De par sa participation active aux missions de paix au travers d’organisations dont elle est membre, l’Allemagne a gagné la reconnaissance de tous par ses contributions à leur vision politique en matière de prévention des crises, aux réformes des mécanismes de l’ONU et aux actions de maintien et de consolidation de la paix. L’Allemagne participe activement et dans une large mesure à la prévention des conflits ainsi qu’aux missions de paix multinationales : avec des forces de paix, des policiers et du personnel civil qualifié, par des contributions financières et des équipements. Sa mobilisation en faveur du renforcement des capacités civiles de prévention est particulièrement appréciée.
Structures décisionnelles politiques et militaires
La structure décisionnelle établit le primat du politique sur les décisions prises tant au niveau politique que militaire.
Pour l’envoi de personnels militaires ou/et civils dans le cadre de missions de paix, une autorisation du Bundestag est requise. Par la suite, chaque catégorie de personnels dépend de son ministère de rattachement, sous un contrôle étroit des secrétaires d’État parlementaires dont la fonction institutionnelle est le maintien d’un contact avec le Bundestag, le Bundesrat (Chambre haute) et les groupes parlementaires.
Une coordination interministérielle et interinstitutionnelle est opérée au sein du Cabinet du Chancelier fédéral (Bundeskanzler) et/ou dans le cadre du Conseil fédéral de la Sécurité (Bundessicherheitsrat) coordonnateur de la politique de sécurité et de défense. Participent de droit à cet organe : le Chancelier et le directeur de la Chancellerie (coordonnateur des services de renseignement) ainsi que les ministres des Affaires étrangères, de la Défense, des Finances, de la Justice, de l’Économie et du Développement.
Envoi de militaires
S’agissant des militaires, leur détachement fait intervenir plusieurs acteurs et à tous les niveaux de conduite des opérations de paix. Au niveau politico-stratégique, le ministre de la Défense et le Chancelier sont les autorités politiques responsables. Dans un second temps, la gestion des militaires en mission de paix incombe à l’Etat-major des forces armées (Generalstab).
Envoi de policiers et de magistrats.
Pour ce qui est de l’envoi de policiers allemands pour des missions dites de police, ces derniers sont sous la responsabilité administrative et politique du Ministère de l’Intérieur (Bundesministerium des Innern) et du Chancelier. Assisté de secrétaires d’État permanents, le ministre exerce sa fonction de chef des forces de police déployées hors d’Allemagne avec la contribution essentielle de deux bureaux.
Il s’agit :
du Bureau chargé de la coopération policière internationale (division P affaires policières du ministère) et,
du Bureau chargé des opérations à l’étranger (division B Affaires de la Police fédérale du ministère).
S’agissant des juges et procureurs, sans atteinte à leur statut, ils sont du ressort du cabinet du Ministre de la Justice.

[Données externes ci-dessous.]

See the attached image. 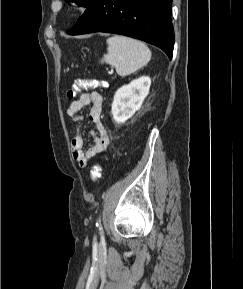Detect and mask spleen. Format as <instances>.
<instances>
[{
	"instance_id": "obj_1",
	"label": "spleen",
	"mask_w": 243,
	"mask_h": 289,
	"mask_svg": "<svg viewBox=\"0 0 243 289\" xmlns=\"http://www.w3.org/2000/svg\"><path fill=\"white\" fill-rule=\"evenodd\" d=\"M107 54L101 63L112 65L119 76L125 77L144 67L151 60L150 49L141 41L114 35L106 41Z\"/></svg>"
}]
</instances>
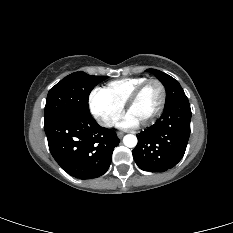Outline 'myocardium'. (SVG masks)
<instances>
[{"instance_id": "1", "label": "myocardium", "mask_w": 233, "mask_h": 233, "mask_svg": "<svg viewBox=\"0 0 233 233\" xmlns=\"http://www.w3.org/2000/svg\"><path fill=\"white\" fill-rule=\"evenodd\" d=\"M151 83H155L160 87L161 90V101L159 104V107L157 108V110L154 112V114H152L148 119L139 122V125L141 126H149L152 123H154L159 116L162 114L164 108H165V104H166V88L165 85L158 79H148L146 81H144L143 83H141L140 85H138L133 92L130 94V96L128 97L126 103H125V111L128 114L130 108L133 106V104L136 102V100L138 99V97L140 96L141 92L145 89L146 86H148Z\"/></svg>"}]
</instances>
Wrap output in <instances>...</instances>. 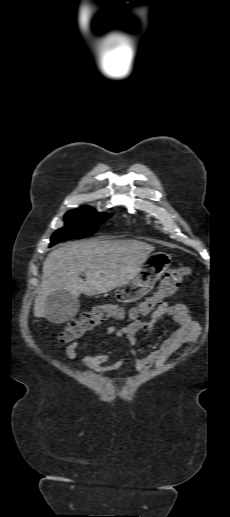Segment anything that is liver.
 <instances>
[{"label":"liver","instance_id":"1","mask_svg":"<svg viewBox=\"0 0 230 517\" xmlns=\"http://www.w3.org/2000/svg\"><path fill=\"white\" fill-rule=\"evenodd\" d=\"M154 247L140 241L87 240L64 244L48 254L34 303V316L46 317L45 303L56 291L78 298L109 292L128 282ZM84 272L85 281L80 277Z\"/></svg>","mask_w":230,"mask_h":517}]
</instances>
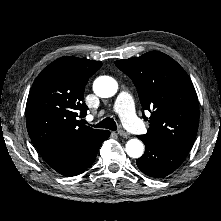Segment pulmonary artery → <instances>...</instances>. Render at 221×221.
Here are the masks:
<instances>
[{
    "mask_svg": "<svg viewBox=\"0 0 221 221\" xmlns=\"http://www.w3.org/2000/svg\"><path fill=\"white\" fill-rule=\"evenodd\" d=\"M114 111L120 116L126 128L134 133H142L144 126L135 114L132 96L122 91L116 98Z\"/></svg>",
    "mask_w": 221,
    "mask_h": 221,
    "instance_id": "e3ab8cb5",
    "label": "pulmonary artery"
}]
</instances>
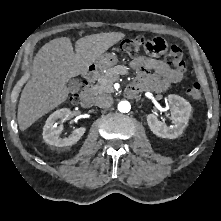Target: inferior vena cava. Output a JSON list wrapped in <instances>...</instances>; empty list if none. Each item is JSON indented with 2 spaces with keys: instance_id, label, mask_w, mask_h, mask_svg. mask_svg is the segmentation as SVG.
Segmentation results:
<instances>
[{
  "instance_id": "602c4592",
  "label": "inferior vena cava",
  "mask_w": 221,
  "mask_h": 221,
  "mask_svg": "<svg viewBox=\"0 0 221 221\" xmlns=\"http://www.w3.org/2000/svg\"><path fill=\"white\" fill-rule=\"evenodd\" d=\"M96 104L100 108H110L113 104V98L111 95L108 94L99 95L96 98Z\"/></svg>"
}]
</instances>
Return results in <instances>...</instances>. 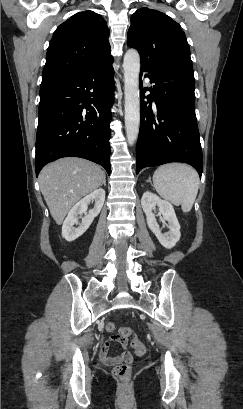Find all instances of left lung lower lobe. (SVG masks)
<instances>
[{"mask_svg": "<svg viewBox=\"0 0 243 409\" xmlns=\"http://www.w3.org/2000/svg\"><path fill=\"white\" fill-rule=\"evenodd\" d=\"M140 87L142 88V73ZM145 75L153 85L141 91L136 173L144 167L185 162L202 174V150L195 115L193 68L174 66ZM145 92V91H144ZM152 102L155 103L152 106Z\"/></svg>", "mask_w": 243, "mask_h": 409, "instance_id": "left-lung-lower-lobe-1", "label": "left lung lower lobe"}]
</instances>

Une politique fédérale en faveur de la paix
L’Allemagne a défini un concept élargi de sécurité englobant la stabilité dans les domaines politique, économique et social. Il constitue le point de départ des mesures de prévention des crises, de règlement des conflits et de consolidation de la paix dans la phase post-conflit.
La concrétisation de ce concept passe par une approche fondée sur le respect des droits de l’homme, l’équité sociale, la primauté du droit, la prise de décision participative, la préservation des ressources naturelles, les possibilités de développement dans toutes les régions du monde et la mise en œuvre de mécanismes de règlement pacifique des conflits.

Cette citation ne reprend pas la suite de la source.